Aliyah is linked as a "not quite twin," with her aunt, the mysterious Mariam Apa, who elopes with the cook, another very unsuitable match. The legend of the "not quite twins," and the curse associated with it, is explained in the novel, and it is a clever device used to link generations. The segments devoted to Mariam and Masood, the cook, and their culinary creations are literally scrumptious. "Curly shaped jalaibees, hot and gooey, that trickled sweet syrup down your chin when you bit into them; diced potatoes drowned in yogurt, sprinkled in spices; triangles of fried samosas, the smaller ones filled with mince-meat, the larger ones filled with potatoes and green chilies; shami kebabs with sweet-sour imli sauce; spinach leaves fried in chick-pea batter; nihari with large gobs of marrow floating in the thick gravy, and meat so tender it dissolved instantly in your mouth; lassai that quenched a day-long thirst as nothing else did and left us wondering why we ever drank Coke....". There are further descriptions of spiced lamb, fragrant biryanis, sweetmeats and desserts that will make the mouth water.
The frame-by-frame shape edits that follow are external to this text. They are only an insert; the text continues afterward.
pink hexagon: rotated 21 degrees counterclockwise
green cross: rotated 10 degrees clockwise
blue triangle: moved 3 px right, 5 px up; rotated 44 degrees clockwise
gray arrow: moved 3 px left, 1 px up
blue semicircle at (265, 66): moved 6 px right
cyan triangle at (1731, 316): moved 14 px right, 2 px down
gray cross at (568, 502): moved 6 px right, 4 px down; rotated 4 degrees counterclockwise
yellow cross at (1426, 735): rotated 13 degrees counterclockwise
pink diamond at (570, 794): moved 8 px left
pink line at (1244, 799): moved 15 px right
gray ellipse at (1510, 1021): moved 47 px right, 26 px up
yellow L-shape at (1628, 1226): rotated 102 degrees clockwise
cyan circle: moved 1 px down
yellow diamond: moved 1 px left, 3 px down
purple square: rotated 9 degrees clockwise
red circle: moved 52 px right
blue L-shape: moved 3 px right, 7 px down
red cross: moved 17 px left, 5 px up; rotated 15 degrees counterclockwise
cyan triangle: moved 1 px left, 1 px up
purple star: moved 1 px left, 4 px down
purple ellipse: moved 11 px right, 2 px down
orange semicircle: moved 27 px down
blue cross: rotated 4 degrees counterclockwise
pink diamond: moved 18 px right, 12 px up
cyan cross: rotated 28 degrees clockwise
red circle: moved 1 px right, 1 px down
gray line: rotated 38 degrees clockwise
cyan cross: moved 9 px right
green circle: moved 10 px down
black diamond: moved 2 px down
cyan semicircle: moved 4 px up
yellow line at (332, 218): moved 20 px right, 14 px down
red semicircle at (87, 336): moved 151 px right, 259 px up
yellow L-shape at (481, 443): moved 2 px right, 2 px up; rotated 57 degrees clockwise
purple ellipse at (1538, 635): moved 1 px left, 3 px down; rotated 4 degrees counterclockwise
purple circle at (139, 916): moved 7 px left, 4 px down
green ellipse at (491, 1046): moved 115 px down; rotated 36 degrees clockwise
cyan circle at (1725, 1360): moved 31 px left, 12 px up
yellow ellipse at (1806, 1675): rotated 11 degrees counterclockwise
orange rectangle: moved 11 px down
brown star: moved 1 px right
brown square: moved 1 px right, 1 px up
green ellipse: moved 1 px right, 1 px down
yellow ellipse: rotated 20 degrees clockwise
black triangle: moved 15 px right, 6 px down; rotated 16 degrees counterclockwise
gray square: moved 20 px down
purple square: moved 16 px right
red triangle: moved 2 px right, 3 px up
"Salt and Saffron" is filled with enough enchanting tales to keep Shaharazad happy, but some of the "real life" story just doesn't ring true. In many cases extreme measures are taken by individuals to fulfill their lives and desires, and these acts have dire consequences as a result of breaking family taboos - taboos which often seem based on whim.
Ms. Shamsie's prose is elegant, lyrical and witty. Her dialogue is humorous, at times pensive and poignant, and at others fast and furious. "Salt and Saffron" is a substantial novel to be savored to the last word.